Chaque vigneron fait ce qu’il croit bon et le marché tranche. Me trouvant parfois immergé au sein de débats sur l’évolution du vin, je verse ce petit exemple que j’ai outré à plaisir comme un chef épice un plat pour exciter le goût. Je ne partirai pas en croisade, à chacun son domaine. Le mien est celui des vins anciens dont je me fais volontiers le chantre, et celui de la haute gastronomie que j’admire et soutiens. De très grands noms du vin se battent pour la préservation de l’authenticité et pour que la technique soit au service du terroir et pas l’inverse. Le combat se gagne plus dans le verre que sur le papier. Après ces longs prolégomènes,j’ajoute mon historiette.

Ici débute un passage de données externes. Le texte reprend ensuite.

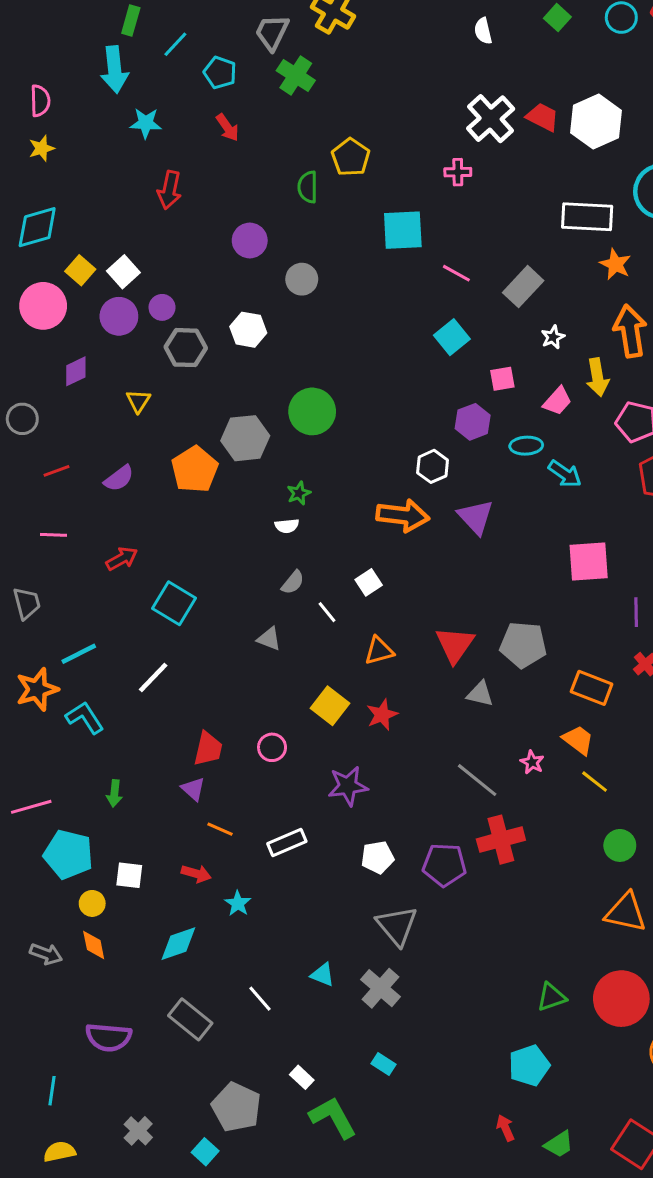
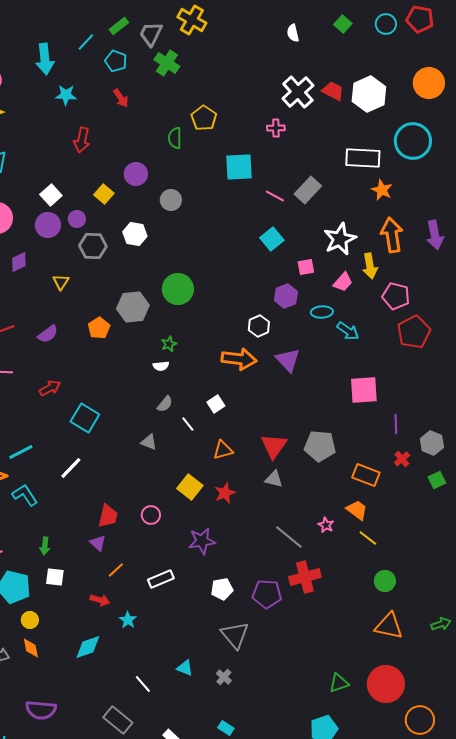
green rectangle: (131, 21) -> (119, 26), moved, turned 36
yellow square: (80, 270) -> (104, 194), moved
gray rectangle: (523, 287) -> (308, 190), moved
white star: (553, 337) -> (340, 239), size x2.0
orange pentagon: (195, 469) -> (99, 328), size x0.7
gray triangle: (480, 694) -> (274, 479), moved
orange line: (220, 829) -> (116, 570), turned -66
white square: (129, 875) -> (55, 577), moved
gray cross: (381, 988) -> (224, 677), size x0.6
gray rectangle: (190, 1019) -> (118, 720), moved

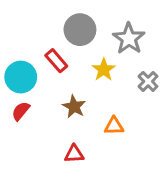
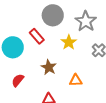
red semicircle: (21, 111) -> (18, 80), moved

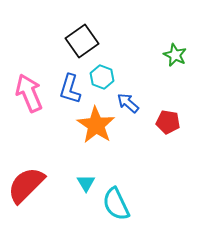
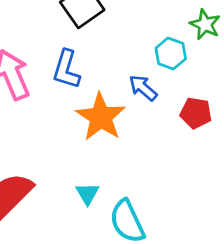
cyan hexagon: (102, 77) -> (171, 54), moved

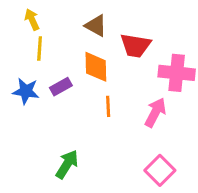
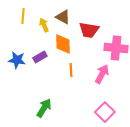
yellow arrow: (32, 20) -> (44, 25), moved
yellow line: (40, 49) -> (23, 16), moved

Lors d’un dîner fort simple mais fort bon, on commence par un Chablis Grenouilles la Chablisienne 1996. C’est bon et c’est goulu, mais c’est plus premier cru que grand cru. Il manque une petite folie à ce vin bien fait. Puis on me fait découvrir à l’aveugle Almaviva Baron Ph. de Rothschild 1998. Ça démarre comme un bourguignon qui aurait du nerf, avec un zeste de Roussillon. On ne peut pas dire que ce n’est pas plaisant, mais pour moi, cela tient de l’infusion de copeaux. Puis arrive le révélateur : un Cornas Robert Michel 1982 (Grand vin des Cotes du Rhône) servi quasi simultanément. Pour le collectionneur que je suis, je ne mourrai pas si je rate un Cornas, et je ne vis pas enchaîné aux grilles de la propriété de Robert Michel pour être sûr d’avoir mon quota annuel. Mais la révélation était là : c’était du vin !! L’Almaviva, c’est une montagne de technologie, c’est la déforestation de toute l’Amérique du Sud, mais, excusez ce propos assassin, c’est de la tendance, ce n’est pas du vin. Et au nez, aux lèvres, ce Cornas de 20 ans avait tout d’un vin de bonheur, il iodlait dans la bouche, quand l’Almaviva nous soûlait de copeaux. J’ai donc compris la fureur d’Aimé Guibert de Daumas Gassac, j’ai compris la véhémence des vignerons de terroir, mais j’ai aussi entrevu par l’exemple tout ce qui passionne ces belles querelles. Il vaut mieux du terroir que de la technologie. Et même si l’on a le terroir, il faut modérer la technologie. Mais je ne veux pas aller plus loin, car il y a mille experts plus compétents pour dire quelle est la voie.